Study: Union Work Rules Cost Big ThreeBy Michelle Krebs June 20, 2007
Union work rules and job classifications at Detroit automakers have resulted in 8,200 assembly jobs that wouldn't be needed if the automakers had the flexibility of Toyotaâs U.S. factories, according to study by Detroit turnaround expert, AlixPartners.
"Our analysis of the cost differential between the domestic automakers and Toyota just due to work rules and job classifications further points up just how important this year's labor negotiations are to the Detroit Three," John Hoffecker, managing director of AlixPartners, said in a statement, published in today's Detroit Free Press.
The study also confirms why private equity firms are so interested in auto companies and parts-making companies: they are getting bargains.
Using transaction multiples, which divide the total value of an acquisition by a measure of cash flow from operations, the average multiple in the auto industry has dropped from 6.2 a year ago to 5 this year.
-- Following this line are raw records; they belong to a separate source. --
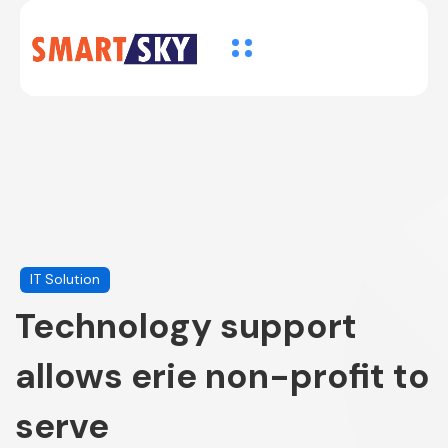
IT Solution
Technology support
allows erie non-profit to
serve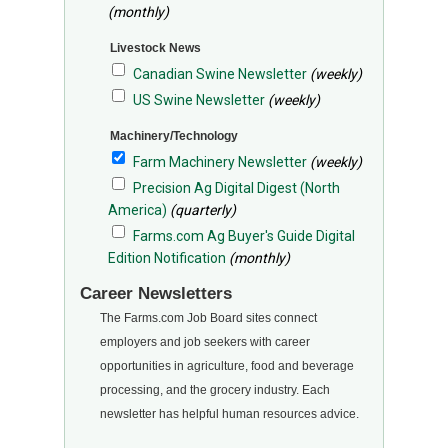
(monthly)
Livestock News
Canadian Swine Newsletter
(weekly)
US Swine Newsletter
(weekly)
Machinery/Technology
Farm Machinery Newsletter
(weekly)
Precision Ag Digital Digest (North
America)
(quarterly)
Farms.com Ag Buyer's Guide Digital
Edition Notification
(monthly)
Career Newsletters
The Farms.com Job Board sites connect
employers and job seekers with career
opportunities in agriculture, food and beverage
processing, and the grocery industry. Each
newsletter has helpful human resources advice.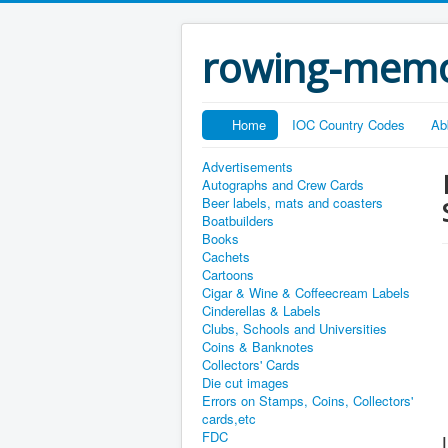
rowing-memo
Home
IOC Country Codes
Ab
Advertisements
Autographs and Crew Cards
Beer labels, mats and coasters
Boatbuilders
Books
Cachets
Cartoons
Cigar & Wine & Coffeecream Labels
Cinderellas & Labels
Clubs, Schools and Universities
Coins & Banknotes
Collectors' Cards
Die cut images
Errors on Stamps, Coins, Collectors'
cards,etc
FDC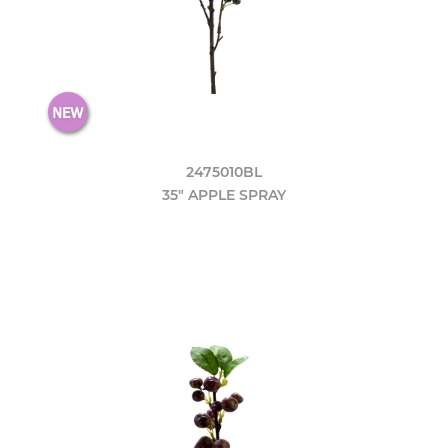
2475010BL
35" APPLE SPRAY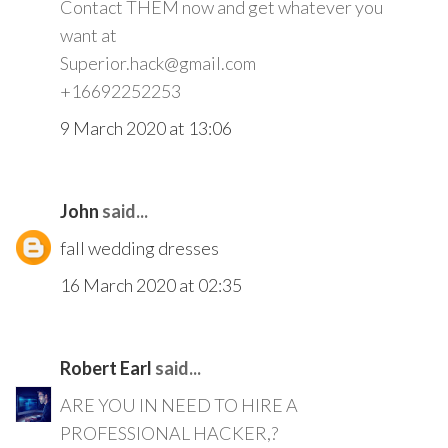
Contact THEM now and get whatever you
want at
Superior.hack@gmail.com
+16692252253
9 March 2020 at 13:06
John
said...
fall wedding dresses
16 March 2020 at 02:35
Robert Earl
said...
ARE YOU IN NEED TO HIRE A
PROFESSIONAL HACKER,?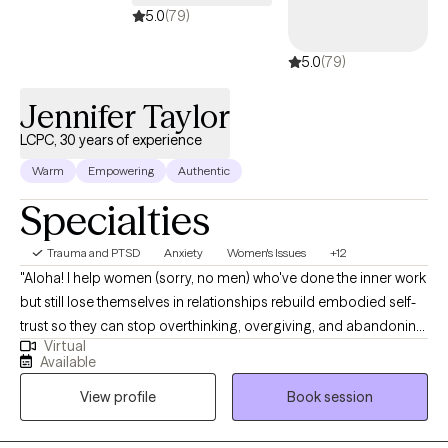
do I work on the weekends.
5.0
(79)
5.0
(79)
Jennifer Taylor
LCPC, 30 years of experience
Warm
Empowering
Authentic
Specialties
Trauma and PTSD
Anxiety
Women's Issues
+12
"Aloha! I help women (sorry, no men) who've done the inner work
but still lose themselves in relationships rebuild embodied self-
trust so they can stop overthinking, overgiving, and abandoning
Virtual
themselves-and create secure, healthy relationships. I believe in
Available
a holistic approach to therapy, and I integrate traditional talk
View profile
Book session
therapy with experiential therapies that aid in better nervous
system regulation, healing, and overall relief of symptoms.
Experiential, brain-based healing & somatic therapies can help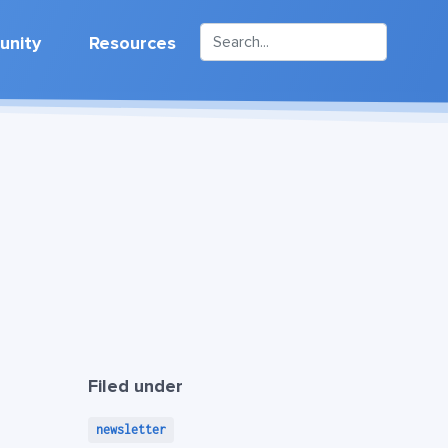
nity
Resources
Filed under
newsletter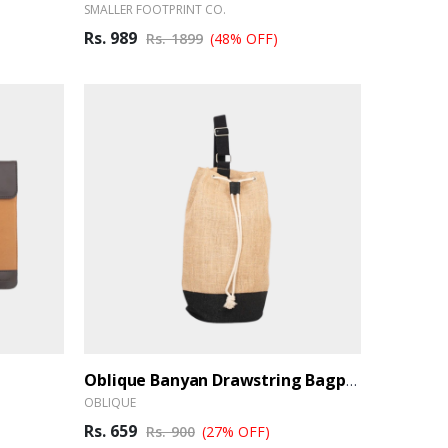
SMALLER FOOTPRINT CO.
Rs. 989
Rs. 1899
(48% OFF)
Oblique Banyan Drawstring Bagpack
OBLIQUE
Rs. 659
Rs. 900
(27% OFF)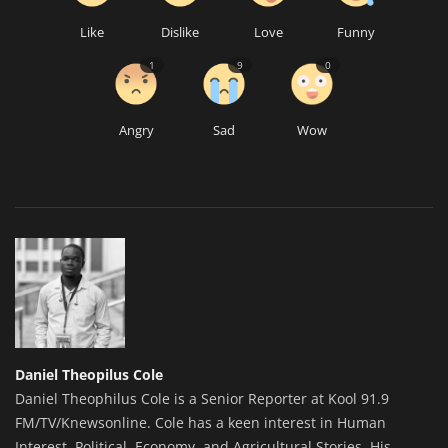
Like
Dislike
Love
Funny
1
9
0
Angry
Sad
Wow
Daniel Theopilus Cole
Daniel Theophilus Cole is a Senior Reporter at Kool 91.9
FM/TV/Knewsonline. Cole has a keen interest in Human
Interest, Political, Economy, and Agricultural Stories. His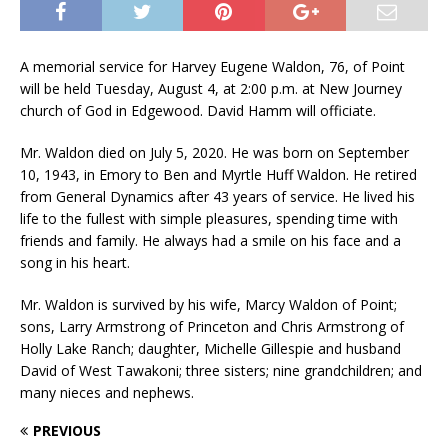
A memorial service for Harvey Eugene Waldon, 76, of Point
will be held Tuesday, August 4, at 2:00 p.m. at New Journey
church of God in Edgewood. David Hamm will officiate.
Mr. Waldon died on July 5, 2020. He was born on September
10, 1943, in Emory to Ben and Myrtle Huff Waldon. He retired
from General Dynamics after 43 years of service. He lived his
life to the fullest with simple pleasures, spending time with
friends and family. He always had a smile on his face and a
song in his heart.
Mr. Waldon is survived by his wife, Marcy Waldon of Point;
sons, Larry Armstrong of Princeton and Chris Armstrong of
Holly Lake Ranch; daughter, Michelle Gillespie and husband
David of West Tawakoni; three sisters; nine grandchildren; and
many nieces and nephews.
PREVIOUS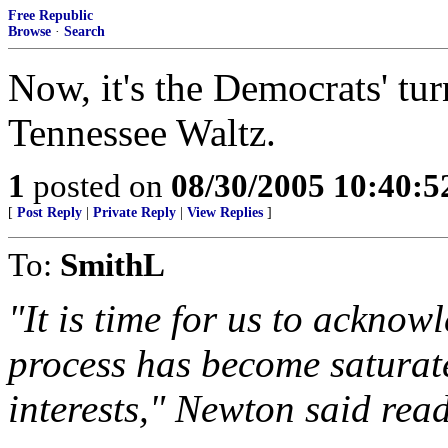
Free Republic
Browse
·
Search
Now, it's the Democrats' tur
Tennessee Waltz.
1
posted on
08/30/2005 10:40:
[
Post Reply
|
Private Reply
|
View Replies
]
To:
SmithL
"It is time for us to acknow
process has become saturat
interests," Newton said rea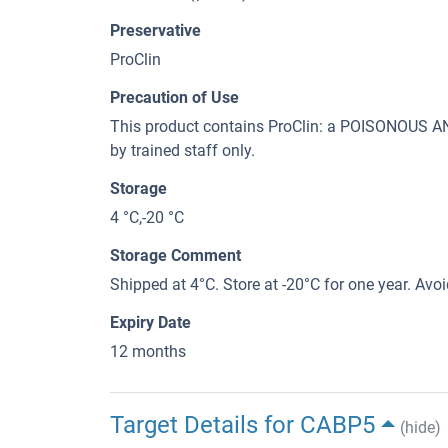
Preservative
ProClin
Precaution of Use
This product contains ProClin: a POISONOUS
by trained staff only.
Storage
4 °C,-20 °C
Storage Comment
Shipped at 4°C. Store at -20°C for one year. Avo
Expiry Date
12 months
Target Details for CABP5
(hide)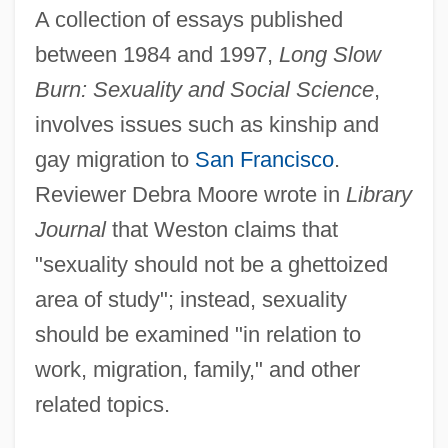
A collection of essays published
between 1984 and 1997,
Long Slow
Burn: Sexuality and Social Science
,
involves issues such as kinship and
gay migration to
San Francisco
.
Reviewer Debra Moore wrote in
Library
Journal
that Weston claims that
"sexuality should not be a ghettoized
area of study"; instead, sexuality
should be examined "in relation to
work, migration, family," and other
related topics.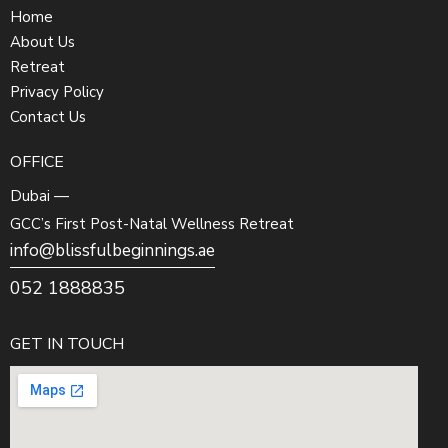
Home
About Us
Retreat
Privacy Policy
Contact Us
OFFICE
Dubai —
GCC’s First Post-Natal Wellness Retreat
info@blissfulbeginnings.ae
052 1888835
GET IN TOUCH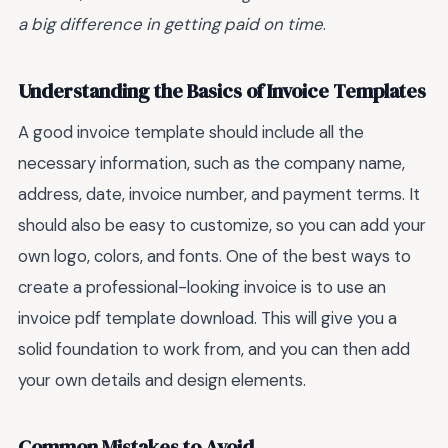
a big difference in getting paid on time
.
Understanding the Basics of Invoice Templates
A good invoice template should include all the
necessary information, such as the company name,
address, date, invoice number, and payment terms. It
should also be easy to customize, so you can add your
own logo, colors, and fonts. One of the best ways to
create a professional-looking invoice is to use an
invoice pdf template download. This will give you a
solid foundation to work from, and you can then add
your own details and design elements.
Common Mistakes to Avoid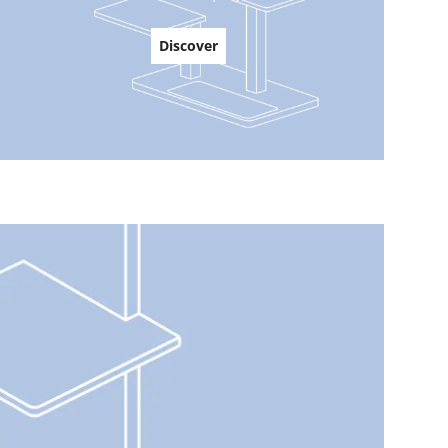
Discover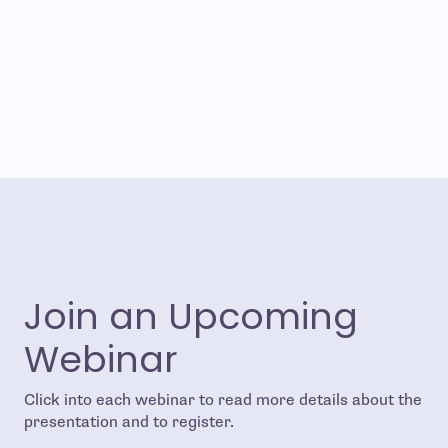
Join an Upcoming
Webinar
Click into each webinar to read more details about the
presentation and to register.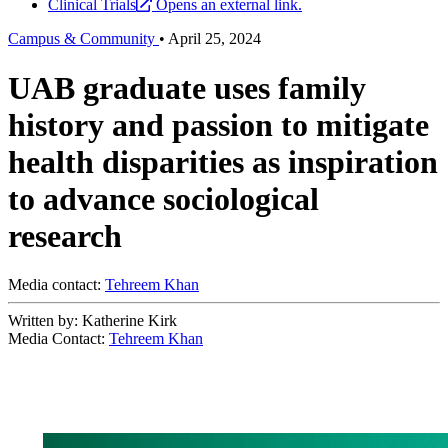
Clinical Trials
Opens an external link.
Campus & Community
•
April 25, 2024
UAB graduate uses family
history and passion to mitigate
health disparities as inspiration
to advance sociological
research
Media contact:
Tehreem Khan
Written by: Katherine Kirk
Media Contact:
Tehreem Khan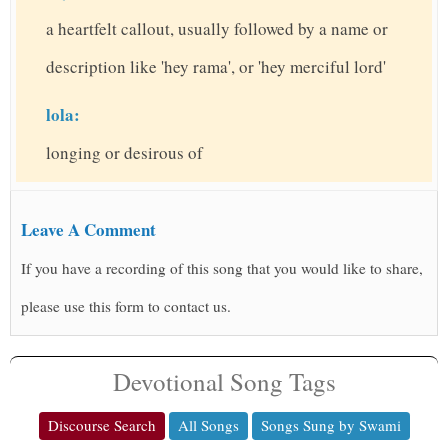
a heartfelt callout, usually followed by a name or
description like 'hey rama', or 'hey merciful lord'
lola:
longing or desirous of
Leave A Comment
If you have a recording of this song that you would like to share,
please use this form to contact us.
Devotional Song Tags
Discourse Search
All Songs
Songs Sung by Swami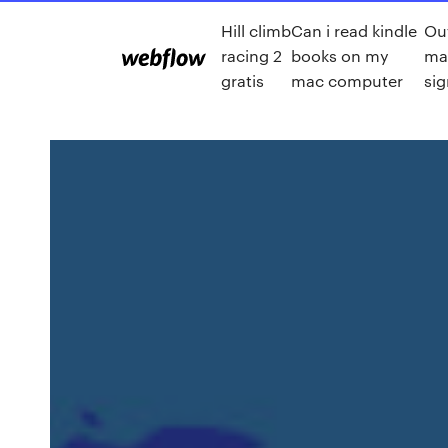
Hill climb
Can i read kindle
Out
racing 2
books on my
ma
gratis
mac computer
sig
The average rate across all industries is 8.4.
"It just stands to reason that the auto industry's below-average multiples, coupled with its significant cash flows, will make it a magnet for private equity for as long as money for deals remains as free-flowing as it is today," Hoffecker said.
AlixPartners' annual Global Vehicle Industry Analysis examines 51 automakers, 25 heavy vehicle producers and 297 auto suppliers.